MRI can be used as follow-up imaging to document improvement based on both a decrease in the granuloma diameter and a resolution of vasogenic edema.
A 2000 study of 108 patients by Pradhan et al indicated the prognostic usefulness of gliosis as observed in a T1-weighted magnetization transfer spin-echo MRI. This gliosis was associated with seizure recurrence after at least 2 years of antiepileptic medications were tapered and then discontinued.
See the images below.
Soft tissue radiography can be performed to look for extraneural cysts.
Radiography is rarely helpful.
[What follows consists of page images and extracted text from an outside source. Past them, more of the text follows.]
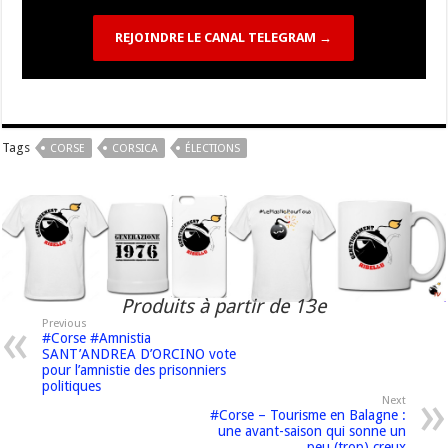
REJOINDRE LE CANAL TELEGRAM →
Tags
CORSE
CORSICA
ÉLECTIONS
Produits à partir de 13e
Previous
#Corse #Amnistia
SANT’ANDREA D’ORCINO vote
pour l’amnistie des prisonniers
politiques
Next
#Corse – Tourisme en Balagne :
une avant-saison qui sonne un
peu (trop) creux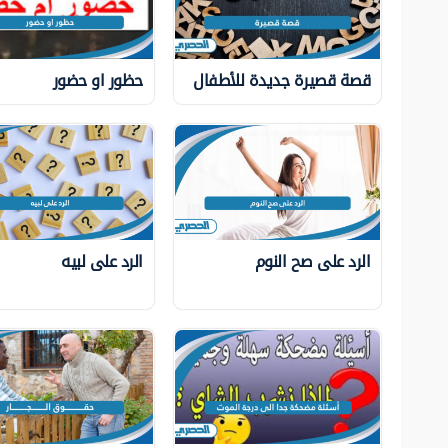
قصة قصيرة جديدة للأطفال
حظور او حضور
الرد على صح النوم
الرد على لبيه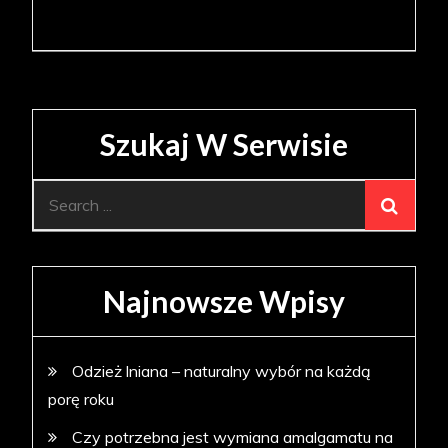
Szukaj W Serwisie
Search
for:
Najnowsze Wpisy
Odzież lniana – naturalny wybór na każdą
porę roku
Czy potrzebna jest wymiana amalgamatu na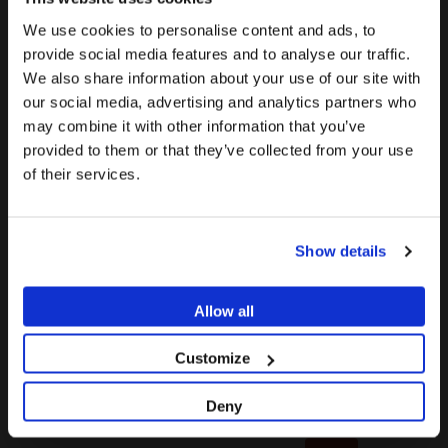
Vis Hex. 1,27 mm compatible
Vis Hex. 1,00 mm compatible
We use cookies to personalise content and ads, to
avec Camlog®
avec Dentsply Ankylos®
provide social media features and to analyse our traffic.
16,90 €
À partir de
We also share information about your use of our site with
11,40 €
TTC: 20,28 €
Pour voir le contenu le plus pertinent pour votre
La promotion et la vente des produits proposés sur ce site
our social media, advertising and analytics partners who
TTC: 13,68 €
emplacement, nous recommandons de visiter le site
web sont
réservées exclusivement aux
may combine it with other information that you’ve
de États-Unis plutôt que celui de France.
professionnels du secteur de la santé
..
provided to them or that they’ve collected from your use
of their services.
Rester sur France
Êtes-vous un professionnel de santé ?
%
Aller vers États-Unis/United States
Show details
SI JE SUIS PROFESSIONNEL DE SANTÉ
JE NE SUIS PAS UN PROFESSIONNEL DE SANTÉ
Allow all
Vis Hex. 1,27 mm compatible
Vis Hex. 1,22 mm compatible
Customize
avec Biohorizons® Internal
avec Xive®Kit de rétention
compatible avec DESSLoc®
11,40 €
Deny
De
À partir de
TTC: 13,68 €
10,00 €
7,90 €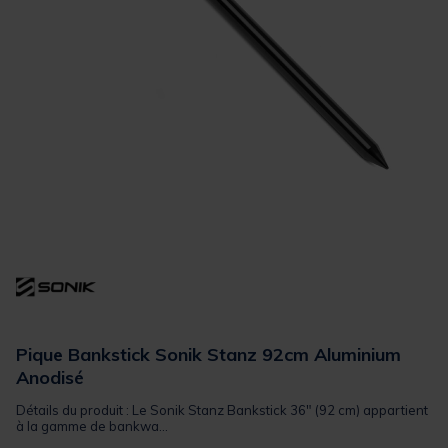
Pique Bankstick Sonik Stanz 92cm Aluminium
Anodisé
Détails du produit : Le Sonik Stanz Bankstick 36" (92 cm) appartient
à la gamme de bankwa...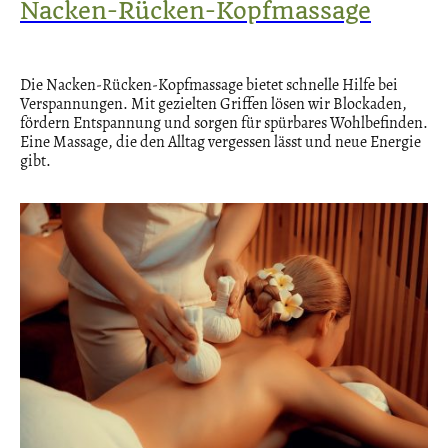
Nacken-Rücken-Kopfmassage
Die Nacken-Rücken-Kopfmassage bietet schnelle Hilfe bei
Verspannungen. Mit gezielten Griffen lösen wir Blockaden,
fördern Entspannung und sorgen für spürbares Wohlbefinden.
Eine Massage, die den Alltag vergessen lässt und neue Energie
gibt.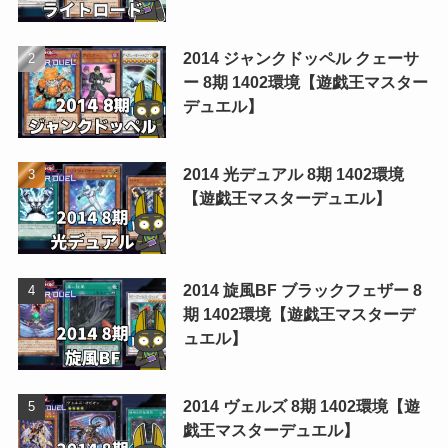
2014 ジャンクドッペル クェーサ
ー 8期 1402環境【遊戯王マスター
デュエル】
2014 光デュアル 8期 1402環境
【遊戯王マスターデュエル】
2014 旋風BF ブラックフェザー 8
期 1402環境【遊戯王マスターデ
ュエル】
2014 ヴェルズ 8期 1402環境【遊
戯王マスターデュエル】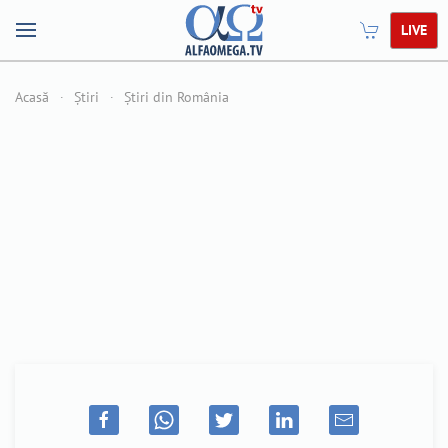
LIVE
Acasă
Știri
Știri din România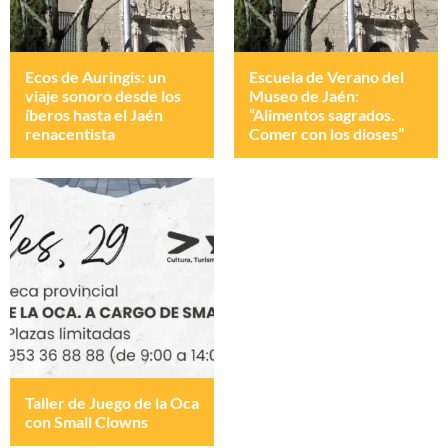
Ecos de Auringis: un
Escuela de Verano del
viaje sonoro desde los
Museo de Jaén:
íberos hasta el Jaén
“Alimentos sagrados.
renacentista
Comer con los dioses”
Taller de Juego de la Oca
con Small Clowns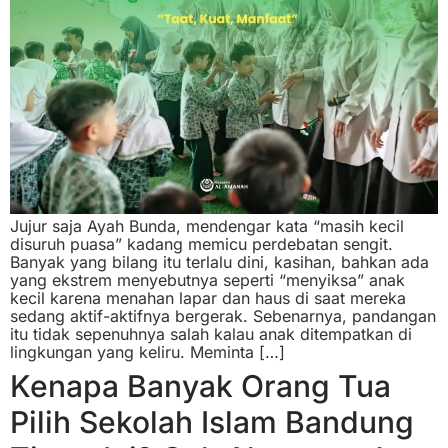
Jujur saja Ayah Bunda, mendengar kata “masih kecil
disuruh puasa” kadang memicu perdebatan sengit.
Banyak yang bilang itu terlalu dini, kasihan, bahkan ada
yang ekstrem menyebutnya seperti “menyiksa” anak
kecil karena menahan lapar dan haus di saat mereka
sedang aktif-aktifnya bergerak. Sebenarnya, pandangan
itu tidak sepenuhnya salah kalau anak ditempatkan di
lingkungan yang keliru. Meminta […]
Kenapa Banyak Orang Tua
Pilih Sekolah Islam Bandung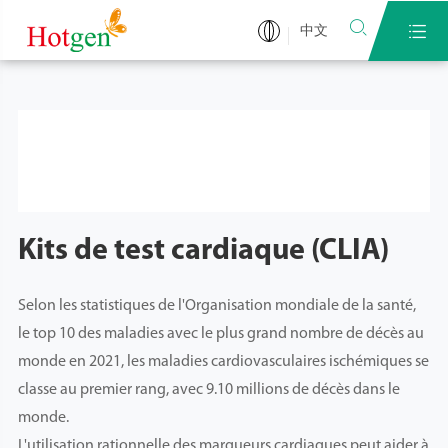


中文
Kits de test cardiaque (CLIA)
Selon les statistiques de l'Organisation mondiale de la santé,
le top 10 des maladies avec le plus grand nombre de décès au
monde en 2021, les maladies cardiovasculaires ischémiques se
classe au premier rang, avec 9.10 millions de décès dans le
monde.
L'utilisation rationnelle des marqueurs cardiaques peut aider à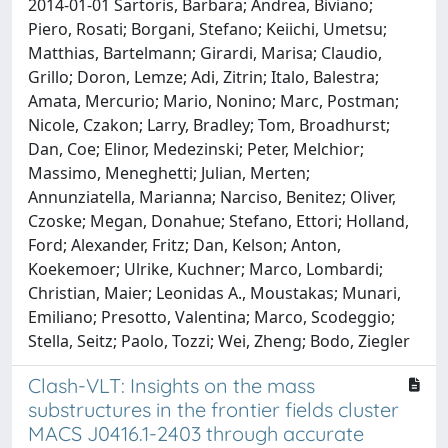
2014-01-01 Sartoris, Barbara; Andrea, Biviano;
Piero, Rosati; Borgani, Stefano; Keiichi, Umetsu;
Matthias, Bartelmann; Girardi, Marisa; Claudio,
Grillo; Doron, Lemze; Adi, Zitrin; Italo, Balestra;
Amata, Mercurio; Mario, Nonino; Marc, Postman;
Nicole, Czakon; Larry, Bradley; Tom, Broadhurst;
Dan, Coe; Elinor, Medezinski; Peter, Melchior;
Massimo, Meneghetti; Julian, Merten;
Annunziatella, Marianna; Narciso, Benitez; Oliver,
Czoske; Megan, Donahue; Stefano, Ettori; Holland,
Ford; Alexander, Fritz; Dan, Kelson; Anton,
Koekemoer; Ulrike, Kuchner; Marco, Lombardi;
Christian, Maier; Leonidas A., Moustakas; Munari,
Emiliano; Presotto, Valentina; Marco, Scodeggio;
Stella, Seitz; Paolo, Tozzi; Wei, Zheng; Bodo, Ziegler
Clash-VLT: Insights on the mass
substructures in the frontier fields cluster
MACS J0416.1-2403 through accurate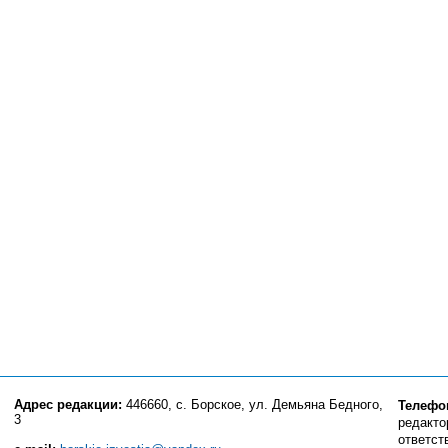
Адрес редакции:
446660, с. Борское, ул. Демьяна Бедного,
Телефо
3
редактор
ответст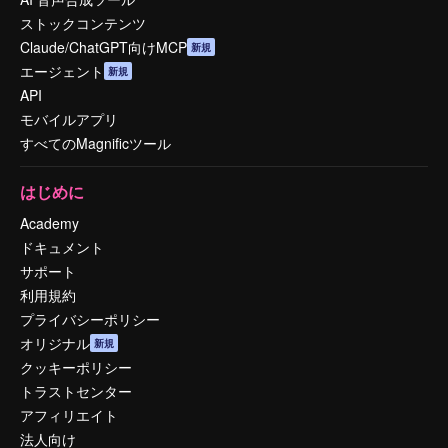
ストックコンテンツ
Claude/ChatGPT向けMCP
新規
エージェント
新規
API
モバイルアプリ
すべてのMagnificツール
はじめに
Academy
ドキュメント
サポート
利用規約
プライバシーポリシー
オリジナル
新規
クッキーポリシー
トラストセンター
アフィリエイト
法人向け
Perform radiography only when all other tests have failed to provide a diagnosis.
For unknown reasons, children in the United States with neurocysticercosis rarely have cysts in subcutaneous or intramuscular tissue.
Skull radiography can be performed, although they are rarely helpful with the advent of the MRI. Occasionally, separation of the cranial sutures can be observed, which indicates increased intracranial pressure.
Perform electroencephalography (EEG) in children with recalcitrant seizures.
Occasionally, evidence of periodic lateralized epileptiform discharges (PLEDs) is present.
In approximately 50% of cases, a lumbar puncture can reveal pleocytosis (often lymphocytic, but occasionally eosinophilic), decreased glucose, increased protein, and elevated opening pressure. A lumbar puncture can help exclude other infectious or malignant diagnoses.
Serum EITB is more sensitive than the CSF EITB assay, so CSF testing is not usually indicated.
Brain biopsy can be performed in cases where the diagnosis remains questionable and the lesion has not resolved. The procedure may be indicated in areas of low prevalence.